Moon grabbed it and hung on, determined not to collapse. Several Islanders retreated to the central mast, where they hauled on the ropes attached to it. The sails unfolded from the sides of the mast in a light wooden framework, extending out like giant fans.

The deck swayed under Moon, and he thought his head was swimming. Then he realized the boat was lifting up from the water, heeling over as it rose in the air and turned back toward the city. “Did you kill the Fell?” he croaked.

“It’s in pieces,” Chime told him, jittery with relief. “The others are looking for its head. The cloud-walker just flew away, as fast as it could.”

Jade added, “The Fell was controlling it.” She turned abruptly to the Islander woman, who was being helped out of her harness by two sailors. “Anything you want, anything in our power to give, just ask.”
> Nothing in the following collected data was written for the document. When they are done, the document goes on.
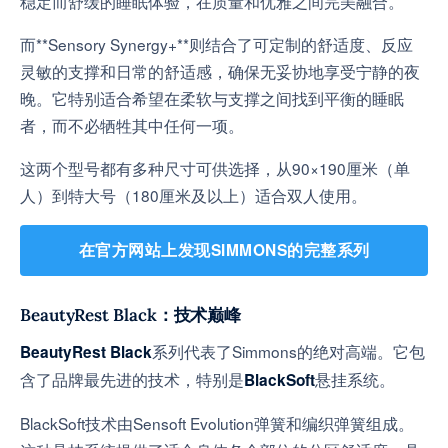
稳定而舒缓的睡眠体验，在质量和优雅之间完美融合。
而**Sensory Synergy+**则结合了可定制的舒适度、反应
灵敏的支撑和日常的舒适感，确保无妥协地享受宁静的夜
晚。它特别适合希望在柔软与支撑之间找到平衡的睡眠
者，而不必牺牲其中任何一项。
这两个型号都有多种尺寸可供选择，从90×190厘米（单
人）到特大号（180厘米及以上）适合双人使用。
在官方网站上发现SIMMONS的完整系列
BeautyRest Black：技术巅峰
系列代表了Simmons的绝对高端。它包
BeautyRest Black
含了品牌最先进的技术，特别是
悬挂系统。
BlackSoft
BlackSoft技术由Sensoft Evolution弹簧和编织弹簧组成。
The woman was startled, looking from Jade to Moon. “It isn’t necessary. You drove the cloud-walker away.”

“It is necessary,” Chime hissed in Raksuran, and turned half away to look out over the sea. “That Fell was after us. It caught the cloud-walker last night, and followed us. Once it realized we must be here for the boats—”

“Yes, it followed us.” Jade turned back to him, her voice a low growl. “Pearl didn’t send it here.”
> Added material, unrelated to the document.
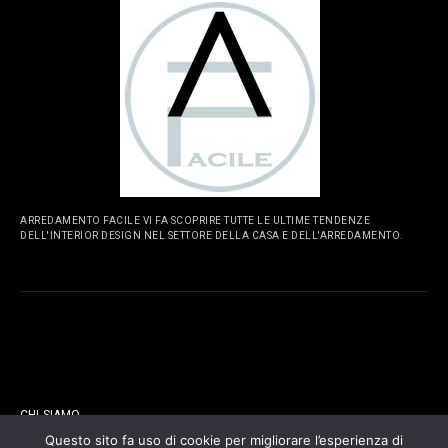
ARREDAMENTO FACILE VI FA SCOPRIRE TUTTE LE ULTIME TENDENZE
DELL'INTERIOR DESIGN NEL SETTORE DELLA CASA E DELL'ARREDAMENTO.
PAGINE
CHI SIAMO
Questo sito fa uso di cookie per migliorare l’esperienza di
Moon wanted to argue, but just held on to the railing. A Fell ruler hadn’t decided to follow them on an off chance; it had known they had an important task, even if it wasn’t certain just what the task was. And someone had told it.

Chapter Eight

The flying boat took them up to the highest island, to a building of sun-warmed clay and reed-thatched roofs, made up of dozens of slim towers, balconies, and domed turrets. Moon was too sick to investigate how the boat worked, or enjoy the novel sensation of flying in comfort with something else to do all the work. The craft swung close to the turrets and dropped a gangplank.

Moon followed Chime and Jade as Endell-liani led them down onto the wide circle of the tower’s docking platform. The fresh wind was the only thing keeping him on his feet. Endell-liani told Jade, “This is the palace of the Gerent and the trading guilds. The rooms in this tower are for your use. You are our honored guests.”

As Jade thanked her, Balm, Branch, Root, and Song arrived in a noisy rush, landing on the platform with a clatter of claws against wood. Jade hissed them quiet and spoke to them in Altanic, so Endell-liani could follow the conversation. “Was that the only one?”

Balm shifted to groundling, the others following belatedly. “There was nothing else as far as we could see,” she said, breathless. “The cloud-walker is still heading out to sea, so fast we couldn’t catch up to it.”